A bit of background: Jestine’s Kitchen was conceived as a tribute to Jestine Matthews, who in 1928 was hired by Charleston’s Aleck Ellison as a housekeeper. She’d previously lived on Wadmalaw Island. The restaurant’s website quotes her as saying, “I don’t know if I was born there, but when I first know myself, that’s where I was living.”
Matthews was still employed by the family decades later when the Ellisons’ granddaughter would come by the house for meals. When that girl grew up and opened Jestine’s, nine years after Matthews’ death, she promised customers, “the wonderful style of home cooking and the warm atmosphere that Jestine provided.”
Provided for pay, scholars of the black experience clarify. They place Jestine’s within the class of American restaurants that welcomed white customers into the bosom of smiling and selfless domesticity as represented by a black woman (sometimes quite literally, as in the case of the extant Mammy’s Cupboard in Natchez, Miss.), without regard to the woman’s skill or need to earn a living.
These restaurants, they say, play up and encourage white nostalgia for a time when a racial hierarchy was firmly in place.
“It’s quite relevant to the moment we’re in right now, because there’s a lot of discourse around what racism looks like,” said Naa Oyo A. Kwate, associate professor of Africana Studies and Human Ecology at Rutgers. “When we see a black man killed the way George Floyd was, in a spectacular way, it’s very clear: That’s racism.”

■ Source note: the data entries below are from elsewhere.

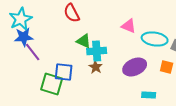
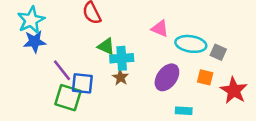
purple line: (33, 52) -> (62, 70), moved
purple ellipse: (135, 67) -> (167, 77), turned -30

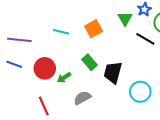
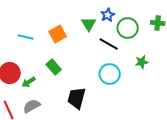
black trapezoid: (113, 72) -> (77, 98), moved
cyan circle: (140, 92) -> (110, 74), moved
gray semicircle: (82, 98) -> (32, 106), moved

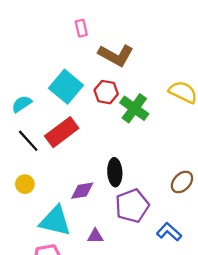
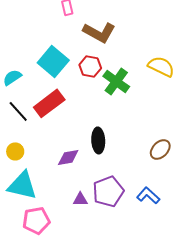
purple pentagon: (132, 206) -> (108, 191), moved
cyan triangle: (55, 221) -> (22, 185), moved

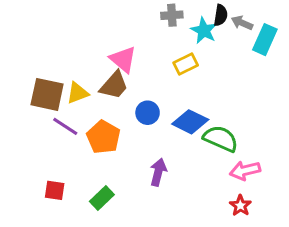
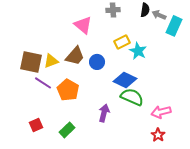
cyan star: (204, 30) -> (138, 51), moved
pink triangle: (123, 59) -> (83, 25), moved
blue circle: (148, 113) -> (97, 62), moved
green semicircle: (221, 139) -> (132, 97), moved
red square: (55, 190) -> (36, 125), turned -32

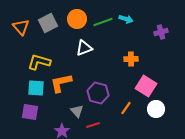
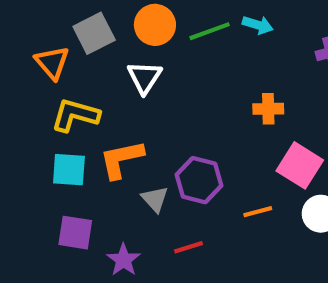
orange triangle: (21, 27) -> (52, 63), moved
white triangle: (84, 48) -> (144, 77), moved, turned -36
orange line: (126, 108) -> (258, 212), turned 40
gray triangle: (77, 111) -> (155, 199), moved
purple square: (30, 112) -> (75, 233), moved

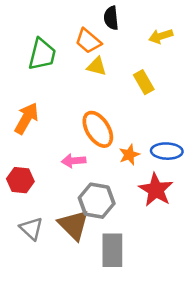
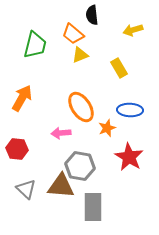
yellow triangle: (97, 66) -> (80, 55), turned -36
blue ellipse: (167, 151) -> (130, 110), moved
brown triangle: (74, 225) -> (61, 186), turned -40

By contrast, Kwate continued, “People will say, ‘I love this restaurant. If anything, this is honoring (Matthews). That can’t be racist. The owners are lovely: They’re not racist.’ The owner’s personal beliefs are neither here nor there. This matters because it sheds light on what the devaluation of black lives looks like.”
Kwate last year published “Burgers in Blackface: Anti-Black Restaurants Then and Now.” On the spectrum of anti-black restaurants, she said, Jestine’s isn’t as explicitly racist or problematic as Mammy’s Kitchen or Sambo’s, which this week dropped its name after years of complaints. Still, she sees a racial dimension to the sentimental attitudes which crop up in online reviews of the restaurant.
“People are deeply invested in and enjoy all this nostalgia,” she said, pointing out there’s a reason that the restaurant is attributed to Jestine instead of a guy named Bob. “They refer to the restaurant as quaint and charming. ... The archetype of the happy domestic who has served her white bettors means something, and that’s appealing.”
Rafia Zafar, professor of English, African and African American Studies and American Culture Studies at Washington University, said, “I would find it rewarding to hear if there was some kind of connection; that it’s more than nostalgic kitsch.”
For instance, Zafar said, a restaurant could position itself as a training ground for the next generation of African American chefs, or stress the technical mastery that domestic workers historically brought to their jobs, rather than focus on its namesake’s “soul.”
That stereotype dates back centuries, she added. “If we look to Uncle Tom’s Cabin, we have at the core of it two black cooks who are brilliant chefs but seen as illiterate geniuses,” Zafar said.
“At one point, the white mistress comes to visit the cabin and she talks about making pie, and the overweight black woman says, ‘Look at your hands. It’s my big fat hands that are made to make pie crust’,” she continued. “There’s this undercutting of their intelligence.”
As people reflect on Jestine’s and its contributions to the Charleston area dining scene, Zafar hopes they won’t think only of the sweet tea and pecan pie. She hopes they will contemplate the power dynamics which led not to Matthews’ grandchildren having a restaurant with a line out of the door, but to the grandchild of her boss having one.